> _Records to process_:
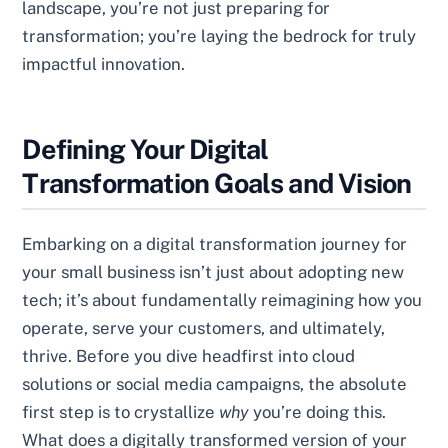
landscape, you’re not just preparing for
transformation; you’re laying the bedrock for truly
impactful innovation.
Defining Your Digital
Transformation Goals and Vision
Embarking on a digital transformation journey for
your small business isn’t just about adopting new
tech; it’s about fundamentally reimagining how you
operate, serve your customers, and ultimately,
thrive. Before you dive headfirst into cloud
solutions or social media campaigns, the absolute
first step is to crystallize
why
you’re doing this.
What does a digitally transformed version of your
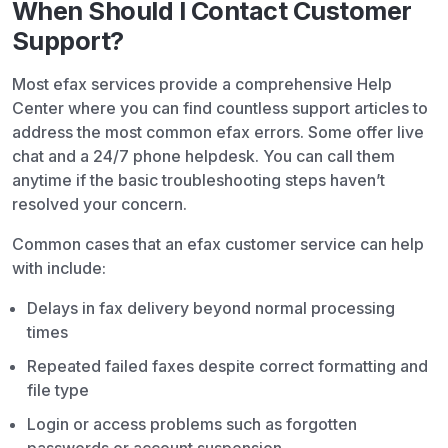
When Should I Contact Customer
Support?
Most efax services provide a comprehensive Help
Center where you can find countless support articles to
address the most common efax errors. Some offer live
chat and a 24/7 phone helpdesk. You can call them
anytime if the basic troubleshooting steps haven’t
resolved your concern.
Common cases that an efax customer service can help
with include:
Delays in fax delivery beyond normal processing
times
Repeated failed faxes despite correct formatting and
file type
Login or access problems such as forgotten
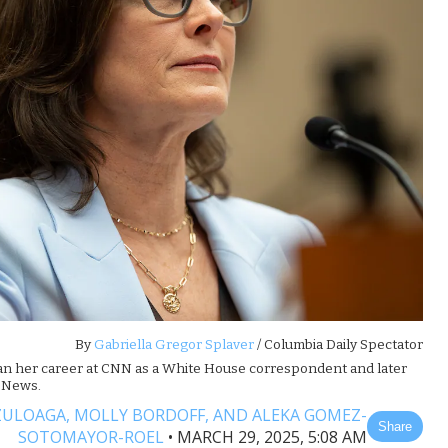
By
Gabriella Gregor Splaver
/ Columbia Daily Spectator
an her career at CNN as a White House correspondent and later
C News.
ZULOAGA,
MOLLY BORDOFF,
AND ALEKA GOMEZ-
Share
SOTOMAYOR-ROEL
•
MARCH 29, 2025, 5:08 AM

> _Exercise_:
The answer must be the part of the records that opens with the line containing "Transformation Goals and Vision" and closes with the line containing "Most efax services", reproduced exactly, with no pictures.

> _Answer to this problem_:
Transformation Goals and Vision
Embarking on a digital transformation journey for
your small business isn’t just about adopting new
tech; it’s about fundamentally reimagining how you
operate, serve your customers, and ultimately,
thrive. Before you dive headfirst into cloud
solutions or social media campaigns, the absolute
first step is to crystallize
why
you’re doing this.
What does a digitally transformed version of your
When Should I Contact Customer
Support?
Most efax services provide a comprehensive Help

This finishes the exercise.